Vangelo di Giovanni 15, 1-8: In quel tempo, Gesù disse ai suoi discepoli: «Io sono la vite vera e il Padre mio è l’agricoltore. Ogni tralcio che in me non porta frutto, lo taglia, e ogni tralcio che porta frutto, lo pota perché porti più frutto.
Voi siete già puri, a causa della parola che vi ho annunciato. Rimanete in me e io in voi. Come il tralcio non può portare frutto da se stesso se non rimane nella vite, così neanche voi se non rimanete in me. Io sono la vite, voi i tralci. Chi rimane in me, e io in lui, porta molto frutto, perché senza di me non potete far nulla. Chi non rimane in me viene gettato via come il tralcio e secca; poi lo raccolgono, lo gettano nel fuoco e lo bruciano. Se rimanete in me e le mie parole rimangono in voi, chiedete quello che volete e vi sarà fatto. In questo è glorificato il Padre mio: che portiate molto frutto e diventiate miei discepoli».

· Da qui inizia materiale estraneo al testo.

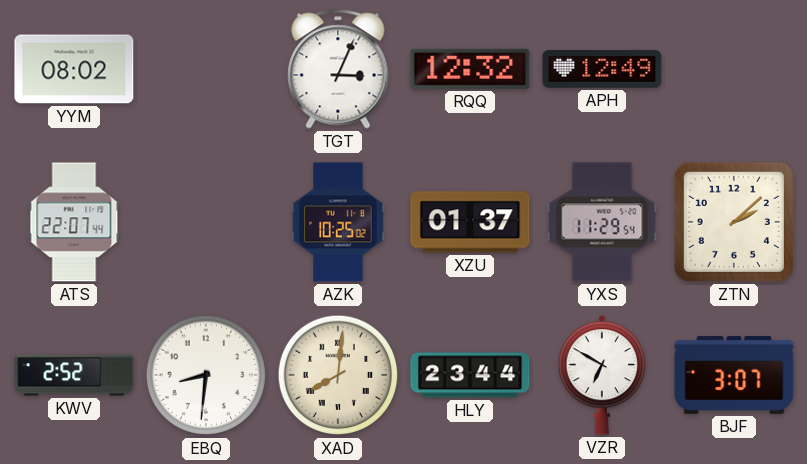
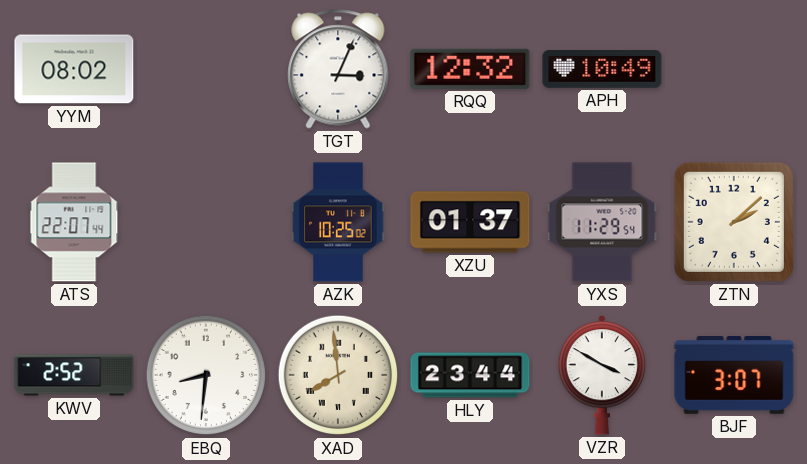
APH: 12:49 -> 10:49
XAD: 8:01 -> 7:59
VZR: 6:50 -> 3:50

Commento al Vangelo di oggi:
Con questa immagine Gesù spiega quale sia la straordinaria realtà di comunione vitale con Lui offerta ai credenti, quale impegno essa comporti e quali siano le attese di Dio. Gesù è il primogenito di un’umanità nuova in virtù del sacrificio redentore sulla croce. È il ceppo santo da cui scorre ai tralci la sua stessa linfa vi tale. Chi rimane unito a lui può portare al Padre il frutto dell’amore, e rendere gloria al suo nome (vv. 5.8). Affinché poi questo frutto sia copioso, il Padre/vignaiolo usa ogni cura, togliendo i tralci infecondi e potando quelli fecondi. Quest’opera di purificazione si va compiendo quando la parola di Gesù è accolta in cuore buono (v. 3): allora essa guida le azioni dell’uomo e lo rende amico di Dio, cooperatore del suo disegno di salvezza, collaboratore della sua gioia (v. 7).
Contemplo:
Anche la vite, quando intorno le è stato zappato il terreno, viene legata e tenuta diritta affinché non si pieghi verso terra. Alcuni tralci si tagliano, altri si fanno ramificare: si tagliano quelli che ostentano un’inutile esuberanza, si fanno ramificare quelli che l’esperto agricoltore giudica produttivi. Perché dovrei descrivere l’ordinata disposizione dei pali di sostegno e la bellezza dei pergolati, che insegnano con verità e chiarezza come nella Chiesa debba essere conservata l’uguaglianza, sicché nessuno, se ricco e ragguardevole, si senta superiore, e nessuno, se povero e di oscuri natali, si abbatta o si disperi? Nella Chiesa ci sia per tutti un’unica e uguale libertà, con tutti si usi pari giustizia e identica cortesia. Per non essere piegato dalle burrasche del secolo e travolto dalla tempesta, ognuno, come fa la vite con i suoi viticci e le sue volute, si stringe a tutti quelli che gli sono vicini quasi in un abbraccio di carità e unito ad essi si sente tranquillo. È la carità che ci unisce a ciò che sta sopra di noi e ci introduce in cielo. «Se uno rimane nella carità, Dio rimane in lui» (1 Gv 4,16). Perciò anche il Signore dice: «Rimanete in me e io in voi. Come il tralcio non può produrre frutto da solo, se non resta unito alla vite, così anche voi, se non rimanete in me. Io sono la vite, voi i tralci» (Gv 15,4s).